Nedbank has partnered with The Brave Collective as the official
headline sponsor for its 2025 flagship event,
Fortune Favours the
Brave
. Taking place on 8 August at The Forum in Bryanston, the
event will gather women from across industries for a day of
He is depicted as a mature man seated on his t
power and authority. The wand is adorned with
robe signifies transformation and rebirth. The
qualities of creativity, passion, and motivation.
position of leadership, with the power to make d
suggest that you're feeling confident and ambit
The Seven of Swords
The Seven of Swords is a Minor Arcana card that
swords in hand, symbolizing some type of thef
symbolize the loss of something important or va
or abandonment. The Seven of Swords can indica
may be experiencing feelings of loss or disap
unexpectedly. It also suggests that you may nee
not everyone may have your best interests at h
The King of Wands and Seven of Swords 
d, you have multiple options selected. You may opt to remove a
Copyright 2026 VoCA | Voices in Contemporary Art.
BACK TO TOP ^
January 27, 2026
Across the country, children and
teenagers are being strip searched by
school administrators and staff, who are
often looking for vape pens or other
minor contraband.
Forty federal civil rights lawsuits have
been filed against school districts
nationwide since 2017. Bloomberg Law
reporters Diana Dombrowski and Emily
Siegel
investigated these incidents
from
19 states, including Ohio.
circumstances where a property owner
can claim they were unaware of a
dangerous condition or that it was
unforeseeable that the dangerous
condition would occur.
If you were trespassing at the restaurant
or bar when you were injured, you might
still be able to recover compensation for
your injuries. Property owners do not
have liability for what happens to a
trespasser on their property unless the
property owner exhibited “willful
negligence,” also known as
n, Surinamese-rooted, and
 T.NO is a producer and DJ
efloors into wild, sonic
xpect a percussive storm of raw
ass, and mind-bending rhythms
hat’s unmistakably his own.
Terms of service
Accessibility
###
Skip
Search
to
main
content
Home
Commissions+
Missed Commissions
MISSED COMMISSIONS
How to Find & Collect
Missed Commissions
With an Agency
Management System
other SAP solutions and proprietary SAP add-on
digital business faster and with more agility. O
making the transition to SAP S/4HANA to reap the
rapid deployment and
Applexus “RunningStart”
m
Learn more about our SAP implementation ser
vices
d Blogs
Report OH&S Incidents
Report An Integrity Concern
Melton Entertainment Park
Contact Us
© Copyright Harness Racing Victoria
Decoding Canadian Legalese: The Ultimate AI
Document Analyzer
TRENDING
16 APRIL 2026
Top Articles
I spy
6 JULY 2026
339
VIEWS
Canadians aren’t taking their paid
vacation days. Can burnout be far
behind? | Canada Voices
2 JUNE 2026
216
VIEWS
###
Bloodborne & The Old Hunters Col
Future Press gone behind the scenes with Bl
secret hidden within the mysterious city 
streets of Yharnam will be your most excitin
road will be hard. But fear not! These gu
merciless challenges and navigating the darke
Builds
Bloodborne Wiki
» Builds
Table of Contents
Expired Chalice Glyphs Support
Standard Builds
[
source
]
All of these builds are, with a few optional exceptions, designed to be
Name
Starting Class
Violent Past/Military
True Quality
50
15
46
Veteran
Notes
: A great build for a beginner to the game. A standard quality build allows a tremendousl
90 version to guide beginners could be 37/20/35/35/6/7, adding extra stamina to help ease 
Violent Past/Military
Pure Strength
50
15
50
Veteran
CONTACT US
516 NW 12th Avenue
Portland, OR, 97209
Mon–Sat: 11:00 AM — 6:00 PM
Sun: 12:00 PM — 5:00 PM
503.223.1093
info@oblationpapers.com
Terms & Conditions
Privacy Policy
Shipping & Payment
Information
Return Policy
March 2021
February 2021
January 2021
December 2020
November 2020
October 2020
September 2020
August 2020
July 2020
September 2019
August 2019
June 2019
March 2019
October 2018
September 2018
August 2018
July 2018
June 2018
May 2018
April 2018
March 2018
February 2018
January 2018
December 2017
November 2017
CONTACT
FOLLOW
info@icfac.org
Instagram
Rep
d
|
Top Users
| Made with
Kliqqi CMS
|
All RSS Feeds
###
# DESCRIPTION OF THE TASK:
Could you set down, exactly as written, the lines above between the one holding "circumstances where a property owner" and the one holding "Accessibility", inclusive, and nothing more?

# EXERCISE SOLUTION:
circumstances where a property owner
can claim they were unaware of a
dangerous condition or that it was
unforeseeable that the dangerous
condition would occur.
If you were trespassing at the restaurant
or bar when you were injured, you might
still be able to recover compensation for
your injuries. Property owners do not
have liability for what happens to a
trespasser on their property unless the
property owner exhibited “willful
negligence,” also known as
n, Surinamese-rooted, and
 T.NO is a producer and DJ
efloors into wild, sonic
xpect a percussive storm of raw
ass, and mind-bending rhythms
hat’s unmistakably his own.
Terms of service
Accessibility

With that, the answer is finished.